WORK REQUEST
Give back all of the data exactly as it stands, with the pictures removed.

[SUPPLIED MATERIAL Boundary: Start]

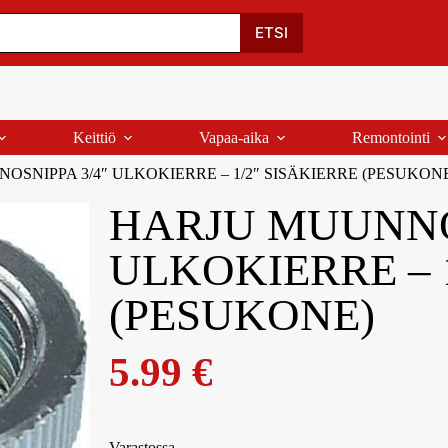
Oma Tili
Ostoskori
Yhteystiedot
Palaute
ETSI
Keittiö
Vapaa-aika
Remontointi
SNIPPA 3/4″ ULKOKIERRE – 1/2″ SISÄKIERRE (PESUKON
HARJU MUUNNO
ULKOKIERRE – 
(PESUKONE)
5.99
€
Varastossa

[SUPPLIED MATERIAL Boundary: End]

SOLUTION FOR THIS TASK
Oma Tili
Ostoskori
Yhteystiedot
Palaute
ETSI
Keittiö
Vapaa-aika
Remontointi
SNIPPA 3/4″ ULKOKIERRE – 1/2″ SISÄKIERRE (PESUKON
HARJU MUUNNO
ULKOKIERRE – 
(PESUKONE)
5.99
€
Varastossa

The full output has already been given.